Aunque la restauración de la fachada fue un paso sustancial, el interior del templo aún presenta varios desafíos. El piso original de cerámica roja, gastado y deformado por el tiempo, conserva su valor histórico, al igual que los zócalos y las antiguas aberturas de madera, hoy muy deterioradas. Las ventanas, con sus paños de vidrio de colores, aportan una identidad única al templo valdense. “Es una expresión única”, subraya Collet. Aunque algunos vidrios han sido repuestos, muchos conservan los tonos originales, y su restauración es prioritaria. Al tratarse de vanos curvos, será necesario reforzar primero los muros estructurales, que presentan grietas profundas. “Todos los muros antiguos hay que restaurarlos”, advierte.

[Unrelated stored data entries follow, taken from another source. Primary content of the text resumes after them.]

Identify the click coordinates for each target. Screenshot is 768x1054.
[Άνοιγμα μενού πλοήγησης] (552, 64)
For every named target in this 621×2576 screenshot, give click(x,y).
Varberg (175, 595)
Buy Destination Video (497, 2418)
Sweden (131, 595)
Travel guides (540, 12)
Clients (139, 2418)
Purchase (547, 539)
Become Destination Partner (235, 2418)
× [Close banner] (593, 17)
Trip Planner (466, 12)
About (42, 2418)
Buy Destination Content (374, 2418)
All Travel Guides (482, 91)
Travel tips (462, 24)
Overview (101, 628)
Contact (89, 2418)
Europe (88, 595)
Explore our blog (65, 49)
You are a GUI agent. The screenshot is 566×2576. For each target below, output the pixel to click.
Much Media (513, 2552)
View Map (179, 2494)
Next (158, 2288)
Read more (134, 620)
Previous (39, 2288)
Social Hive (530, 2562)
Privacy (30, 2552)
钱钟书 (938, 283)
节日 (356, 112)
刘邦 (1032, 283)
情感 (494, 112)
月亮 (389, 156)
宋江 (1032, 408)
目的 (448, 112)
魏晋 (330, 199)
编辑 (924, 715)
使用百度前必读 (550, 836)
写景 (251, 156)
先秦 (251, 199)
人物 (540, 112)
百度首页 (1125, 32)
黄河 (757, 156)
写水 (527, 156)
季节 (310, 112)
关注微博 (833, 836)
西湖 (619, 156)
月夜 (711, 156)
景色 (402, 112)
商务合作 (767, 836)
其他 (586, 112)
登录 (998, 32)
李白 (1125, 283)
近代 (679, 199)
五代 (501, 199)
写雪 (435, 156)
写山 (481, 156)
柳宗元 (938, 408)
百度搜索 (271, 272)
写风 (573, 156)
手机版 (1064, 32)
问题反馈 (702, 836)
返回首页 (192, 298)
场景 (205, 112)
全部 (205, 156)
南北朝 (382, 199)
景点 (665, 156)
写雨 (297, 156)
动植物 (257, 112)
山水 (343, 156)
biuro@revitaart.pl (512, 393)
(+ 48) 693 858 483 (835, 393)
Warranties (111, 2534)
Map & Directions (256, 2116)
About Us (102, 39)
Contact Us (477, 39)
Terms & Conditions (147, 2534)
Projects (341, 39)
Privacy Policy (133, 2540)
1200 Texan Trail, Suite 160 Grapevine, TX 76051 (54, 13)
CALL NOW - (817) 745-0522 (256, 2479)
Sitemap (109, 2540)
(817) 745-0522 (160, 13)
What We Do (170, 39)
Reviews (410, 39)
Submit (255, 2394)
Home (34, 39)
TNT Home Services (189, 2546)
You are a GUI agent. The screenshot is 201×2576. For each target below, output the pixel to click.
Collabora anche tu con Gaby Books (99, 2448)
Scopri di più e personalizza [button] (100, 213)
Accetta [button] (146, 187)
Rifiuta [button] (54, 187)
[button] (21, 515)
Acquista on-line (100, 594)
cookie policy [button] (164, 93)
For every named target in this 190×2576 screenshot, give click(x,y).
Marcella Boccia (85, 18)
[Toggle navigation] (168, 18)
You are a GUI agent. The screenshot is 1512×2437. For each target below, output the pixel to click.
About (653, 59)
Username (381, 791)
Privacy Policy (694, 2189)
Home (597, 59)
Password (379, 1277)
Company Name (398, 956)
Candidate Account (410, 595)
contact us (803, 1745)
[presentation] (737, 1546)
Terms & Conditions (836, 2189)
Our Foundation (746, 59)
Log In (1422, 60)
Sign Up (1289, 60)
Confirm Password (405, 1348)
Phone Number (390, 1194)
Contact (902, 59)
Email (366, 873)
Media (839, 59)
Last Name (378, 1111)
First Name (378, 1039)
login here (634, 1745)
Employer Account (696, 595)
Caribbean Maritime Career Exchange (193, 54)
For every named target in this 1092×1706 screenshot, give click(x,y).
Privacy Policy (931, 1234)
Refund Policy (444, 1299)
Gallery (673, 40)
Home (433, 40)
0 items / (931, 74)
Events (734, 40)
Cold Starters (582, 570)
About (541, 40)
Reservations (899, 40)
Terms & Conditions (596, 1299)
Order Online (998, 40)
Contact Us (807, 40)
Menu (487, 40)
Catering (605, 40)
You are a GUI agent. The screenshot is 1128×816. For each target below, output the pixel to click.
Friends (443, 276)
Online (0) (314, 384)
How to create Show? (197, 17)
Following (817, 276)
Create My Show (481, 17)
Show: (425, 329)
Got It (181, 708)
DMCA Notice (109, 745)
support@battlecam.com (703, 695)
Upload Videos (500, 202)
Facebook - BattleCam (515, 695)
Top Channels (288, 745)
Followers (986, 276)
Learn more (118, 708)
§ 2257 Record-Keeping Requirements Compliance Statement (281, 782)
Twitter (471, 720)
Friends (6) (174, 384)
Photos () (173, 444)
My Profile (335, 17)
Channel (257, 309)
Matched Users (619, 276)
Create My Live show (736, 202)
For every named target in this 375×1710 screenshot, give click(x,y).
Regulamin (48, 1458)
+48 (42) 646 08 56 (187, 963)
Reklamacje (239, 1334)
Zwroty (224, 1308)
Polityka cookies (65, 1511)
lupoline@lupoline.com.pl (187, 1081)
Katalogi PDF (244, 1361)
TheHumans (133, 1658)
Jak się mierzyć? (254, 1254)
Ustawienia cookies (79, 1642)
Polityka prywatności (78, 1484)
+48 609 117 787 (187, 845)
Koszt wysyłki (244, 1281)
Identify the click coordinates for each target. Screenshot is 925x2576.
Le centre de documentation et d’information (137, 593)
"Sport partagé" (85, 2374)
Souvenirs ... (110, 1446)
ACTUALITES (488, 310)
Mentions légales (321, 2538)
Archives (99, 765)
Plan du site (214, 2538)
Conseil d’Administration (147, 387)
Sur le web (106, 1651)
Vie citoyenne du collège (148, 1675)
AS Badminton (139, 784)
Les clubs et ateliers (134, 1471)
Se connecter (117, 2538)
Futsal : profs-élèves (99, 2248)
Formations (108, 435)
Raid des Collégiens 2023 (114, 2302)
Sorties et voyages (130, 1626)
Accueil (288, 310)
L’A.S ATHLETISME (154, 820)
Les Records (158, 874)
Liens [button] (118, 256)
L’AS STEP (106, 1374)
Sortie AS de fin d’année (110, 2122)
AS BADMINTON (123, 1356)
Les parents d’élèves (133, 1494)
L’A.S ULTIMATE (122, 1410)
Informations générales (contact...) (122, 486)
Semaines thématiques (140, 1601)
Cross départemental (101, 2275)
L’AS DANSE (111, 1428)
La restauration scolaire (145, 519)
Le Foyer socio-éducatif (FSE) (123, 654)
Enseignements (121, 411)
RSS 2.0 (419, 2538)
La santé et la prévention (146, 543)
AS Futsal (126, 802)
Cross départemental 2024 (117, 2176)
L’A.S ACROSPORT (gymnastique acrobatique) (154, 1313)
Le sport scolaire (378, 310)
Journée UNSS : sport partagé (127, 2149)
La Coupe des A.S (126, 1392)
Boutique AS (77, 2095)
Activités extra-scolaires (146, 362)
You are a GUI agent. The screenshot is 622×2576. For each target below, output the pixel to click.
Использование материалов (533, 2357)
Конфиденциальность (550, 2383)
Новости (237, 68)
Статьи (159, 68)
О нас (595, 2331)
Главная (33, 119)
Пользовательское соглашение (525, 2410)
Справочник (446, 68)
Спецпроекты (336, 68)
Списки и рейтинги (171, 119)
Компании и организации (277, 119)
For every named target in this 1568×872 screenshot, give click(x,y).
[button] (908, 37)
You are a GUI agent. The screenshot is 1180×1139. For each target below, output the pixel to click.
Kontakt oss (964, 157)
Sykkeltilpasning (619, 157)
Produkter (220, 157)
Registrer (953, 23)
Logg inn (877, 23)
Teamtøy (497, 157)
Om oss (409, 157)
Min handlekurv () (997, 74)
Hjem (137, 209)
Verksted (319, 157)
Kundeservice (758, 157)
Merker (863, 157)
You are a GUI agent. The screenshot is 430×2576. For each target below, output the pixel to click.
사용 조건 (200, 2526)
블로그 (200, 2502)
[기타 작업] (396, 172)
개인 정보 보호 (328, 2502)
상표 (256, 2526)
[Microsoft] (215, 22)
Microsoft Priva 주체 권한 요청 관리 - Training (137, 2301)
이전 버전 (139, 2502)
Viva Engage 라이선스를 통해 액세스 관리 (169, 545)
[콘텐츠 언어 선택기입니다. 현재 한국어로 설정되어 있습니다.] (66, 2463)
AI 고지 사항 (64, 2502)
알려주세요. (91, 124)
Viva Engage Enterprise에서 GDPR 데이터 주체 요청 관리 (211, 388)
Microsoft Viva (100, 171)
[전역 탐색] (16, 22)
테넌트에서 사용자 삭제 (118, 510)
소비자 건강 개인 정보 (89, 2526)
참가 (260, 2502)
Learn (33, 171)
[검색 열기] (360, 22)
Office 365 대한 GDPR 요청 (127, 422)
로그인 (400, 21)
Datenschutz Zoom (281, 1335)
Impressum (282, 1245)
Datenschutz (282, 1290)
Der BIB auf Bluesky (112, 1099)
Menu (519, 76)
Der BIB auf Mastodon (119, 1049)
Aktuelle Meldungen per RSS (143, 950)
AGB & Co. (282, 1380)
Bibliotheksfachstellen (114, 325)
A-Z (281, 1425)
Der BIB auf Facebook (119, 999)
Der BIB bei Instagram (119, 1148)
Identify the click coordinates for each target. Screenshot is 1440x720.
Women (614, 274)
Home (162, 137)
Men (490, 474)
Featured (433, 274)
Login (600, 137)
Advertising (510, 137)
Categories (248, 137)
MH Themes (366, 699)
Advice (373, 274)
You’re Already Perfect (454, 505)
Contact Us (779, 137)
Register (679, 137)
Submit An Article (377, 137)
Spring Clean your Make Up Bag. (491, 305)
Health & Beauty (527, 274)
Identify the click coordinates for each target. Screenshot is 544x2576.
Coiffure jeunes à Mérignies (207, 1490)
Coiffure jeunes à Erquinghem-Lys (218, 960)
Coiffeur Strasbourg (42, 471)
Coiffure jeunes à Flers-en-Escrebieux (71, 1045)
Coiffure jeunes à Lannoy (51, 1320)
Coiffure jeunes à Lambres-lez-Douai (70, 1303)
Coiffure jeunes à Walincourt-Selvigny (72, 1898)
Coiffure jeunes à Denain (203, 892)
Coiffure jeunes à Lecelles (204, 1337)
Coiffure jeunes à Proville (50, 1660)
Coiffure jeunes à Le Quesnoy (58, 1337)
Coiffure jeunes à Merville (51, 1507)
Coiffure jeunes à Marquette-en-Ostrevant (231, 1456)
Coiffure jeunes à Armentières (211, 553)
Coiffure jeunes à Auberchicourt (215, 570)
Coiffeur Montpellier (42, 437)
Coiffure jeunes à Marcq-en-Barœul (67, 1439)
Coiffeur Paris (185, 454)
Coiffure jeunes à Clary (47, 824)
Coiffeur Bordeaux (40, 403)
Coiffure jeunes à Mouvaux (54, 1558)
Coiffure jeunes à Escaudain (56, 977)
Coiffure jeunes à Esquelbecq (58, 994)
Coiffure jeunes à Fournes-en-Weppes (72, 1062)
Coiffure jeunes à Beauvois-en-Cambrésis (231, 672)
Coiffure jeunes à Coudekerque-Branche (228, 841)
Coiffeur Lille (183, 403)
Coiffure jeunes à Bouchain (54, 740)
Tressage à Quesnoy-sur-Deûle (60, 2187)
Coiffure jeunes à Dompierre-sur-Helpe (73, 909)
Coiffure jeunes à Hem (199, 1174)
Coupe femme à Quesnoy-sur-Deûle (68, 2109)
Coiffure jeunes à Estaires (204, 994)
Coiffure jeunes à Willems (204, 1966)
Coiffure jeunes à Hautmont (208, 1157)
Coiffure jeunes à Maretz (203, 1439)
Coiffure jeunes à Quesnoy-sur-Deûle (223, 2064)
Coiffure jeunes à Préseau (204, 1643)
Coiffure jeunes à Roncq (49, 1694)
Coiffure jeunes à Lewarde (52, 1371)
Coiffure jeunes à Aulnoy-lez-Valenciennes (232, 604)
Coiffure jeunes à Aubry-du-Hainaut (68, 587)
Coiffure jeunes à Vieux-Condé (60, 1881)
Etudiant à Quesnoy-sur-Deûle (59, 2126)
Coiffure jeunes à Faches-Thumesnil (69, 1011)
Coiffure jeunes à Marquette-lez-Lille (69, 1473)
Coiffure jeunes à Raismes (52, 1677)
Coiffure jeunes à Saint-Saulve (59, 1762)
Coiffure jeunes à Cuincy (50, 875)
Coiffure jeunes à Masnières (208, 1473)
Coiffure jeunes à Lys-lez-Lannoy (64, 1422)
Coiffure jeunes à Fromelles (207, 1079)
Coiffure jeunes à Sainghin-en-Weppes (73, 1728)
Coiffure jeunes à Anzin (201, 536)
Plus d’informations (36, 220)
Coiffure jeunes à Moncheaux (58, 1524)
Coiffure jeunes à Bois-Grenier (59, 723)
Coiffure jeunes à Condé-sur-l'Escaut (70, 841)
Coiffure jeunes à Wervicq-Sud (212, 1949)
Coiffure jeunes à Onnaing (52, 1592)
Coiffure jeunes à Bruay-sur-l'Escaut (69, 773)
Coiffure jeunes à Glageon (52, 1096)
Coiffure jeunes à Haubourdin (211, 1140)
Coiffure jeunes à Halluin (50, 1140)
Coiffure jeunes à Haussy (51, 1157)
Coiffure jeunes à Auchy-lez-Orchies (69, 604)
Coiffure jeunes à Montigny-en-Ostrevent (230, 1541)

Silvia y Raquel saben que el mayor reto está en las seis grandes ventanas del lado sur. “Como somos un Monumento Histórico Nacional, hay que hacerlas en madera, con todos los chiches, cuidando los vidrios de colores”, explica Silvia. Cada una demanda una inversión cercana a los mil dólares.
También está en los planes recuperar el cielo raso de tablones de madera, que actualmente están encalados para protegerlos, y conservar el techo de chapa, que ya fue parcialmente reparado. “De a poquito se van consiguiendo las cosas”, dice Raquel con esperanza. A pesar del esfuerzo que implica, la comunidad sigue apostando a devolverle al templo toda su dignidad y belleza original.
Por suerte, no están solas. Los vecinos de La Paz, vayan o no al templo, siempre están dispuestos a ayudar con lo que se precise; por ejemplo, un jardinero y un electricista aportan su trabajo de forma gratuita. Otro les donó un piano.
Quizás sea ese esfuerzo colectivo, esa comunión entre historia, fe y voluntad, lo que explica por qué el Templo Valdense produce una impresión tan profunda. “El aire que se respira ahí es un aire místico, especial —dice Collet—. Lo que sentís ahí es una sobriedad elegante, una simpleza que no es triste, sino misteriosa, armoniosa, trascendente. Y eso… no se puede explicar con palabras: hay que vivirlo”.